In the published code, the contro-factor
function kicks in for any post with more than 20 comments and more comments than upvotes. Such an article is scaled by (votes/comments)^2. However, the actual formula is different - it is active for any post with more comments than upvotes and at least 40 comments. Based on empirical data, I suspect the exponent is 3, rather than 2 but haven't proven this.
The controversy penalty can have a sudden and catastrophic effect on an article's ranking, causing an article to be ranked highly one minute and vanish when it hits 40 comments. If you've wondered why a popular article suddenly vanishes from the front page, controversy is a likely cause.
For example,
Why the Chromebook pundits are out of touch with reality dropped from #5 to #22 the moment it hit 40 comments, and
Show HN: Get your health records from any doctor' was at #17 but vanished from the top 60 entirely on hitting 40 comments.
My methodology
I crawled the/news
and /news2
pages every minute (staying under the 2 pages per minute guideline). I parsed the (somewhat ugly) HTML with Beautiful Soup, processed the results with a big pile of Python scripts, and graphed results with the incomprehensible but powerful matplotlib.

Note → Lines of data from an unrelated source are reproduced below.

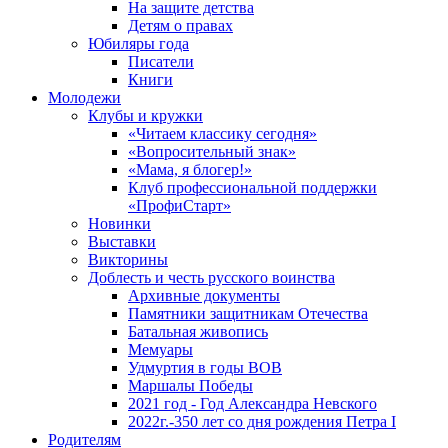
На защите детства
Детям о правах
Юбиляры года
Писатели
Книги
Молодежи
Клубы и кружки
«Читаем классику сегодня»
«Вопросительный знак»
«Мама, я блогер!»
Клуб профессиональной поддержки
«ПрофиСтарт»
Новинки
Выставки
Викторины
Доблесть и честь русского воинства
Архивные документы
Памятники защитникам Отечества
Батальная живопись
Мемуары
Удмуртия в годы ВОВ
Маршалы Победы
2021 год - Год Александра Невского
2022г.-350 лет со дня рождения Петра I
Родителям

The basic idea behind the analysis is to generate raw scores using the formula and then look for anomalies. At a point in time (e.g. 11/09 8:46), we can compute the raw scores on the top 10 stories:
2.802 Pyret: A new programming language from the creators of Racket 1.407 The Big Data Brain Drain: Why Science is in Trouble 1.649 The NY Times endorsed a secretive trade agreement that the public can't read 0.785 S.F. programmers build alternative to HealthCare.gov (warning: autoplay video) 0.844 Marelle: logic programming for devops 0.738 Sprite Lamp 0.714 Why Teenagers Are Fleeing Facebook 0.659 NodeKnockout is in Full Tilt. Checkout some demos 0.805 ISO 1 0.483 Shopify accepts Bitcoin. 0.452 Show HN: Understand closuresNote that three of the top 10 articles are ranked lower than expected from their score: The NY Times, Marelle and ISO 1. Since The NY Times is ranked between articles with 1.407 and 0.785, its penalty factor can be computed as between .47 and .85. Likewise, the other penalties must be .87 to .93, and .60 to .82. I observed that most stories are ranked according to their score, and the exceptions are consistently ranked much lower, indicating a penalty. This indicates that the scoring formula in use matches the published code. If the formula were different, for instance the gravity exponent were larger, I'd expect to see stories drift out of their "expected" ranking as their votes or age increased, but I never saw this. This technique shows the existence of a penalty and gives a range for the penalty, but determining the exact penalty is difficult. You can look at the range over time and hope that it converges to a single value. However, several sources of error mess this up. First, the neighboring articles may also have penalties applied, or be scored differently (e.g. job postings). Second, because articles are not constantly reranked, an article may be out of place temporarily. Third, the penalty on an article may change over time. Fourth, the reported vote count may differ from the actual vote count because "bad" votes get suppressed. The result is that I've been able to determine approximate penalties, but there is a fair bit of numerical instability.
Penalties over a day
The following graph shows the calculated penalties over the course of a day. Each line shows a particular article. It should start off at 1 (no penalty), and then drop to a penalty level when a penalty is applied. The line ends when the article drops off the top 60, which can be fairly soon after the penalty is applied. There seem to be penalties of 0.2 and 0.4, as well as a lot in the 0.8-0.9 range. It looks like a lot of penalties are applied at 9am (when moderators arrive?), with more throughout the day. I'm experimenting with different algorithms to improve the graph since it is pretty noisy.On average, about 20% of the articles on the front page have been penalized, while 38% of the articles on the second page have been penalized. (The front page rate is lower since penalized articles are less likely to be on the front page, kind of by definition.) There is a lot more penalization going on than you might expect. Here's a list of the articles on the front page on 11/11 that were penalized. (This excludes articles that would have been there if they weren't penalized.) This list is much longer than I expected; scroll for the full list.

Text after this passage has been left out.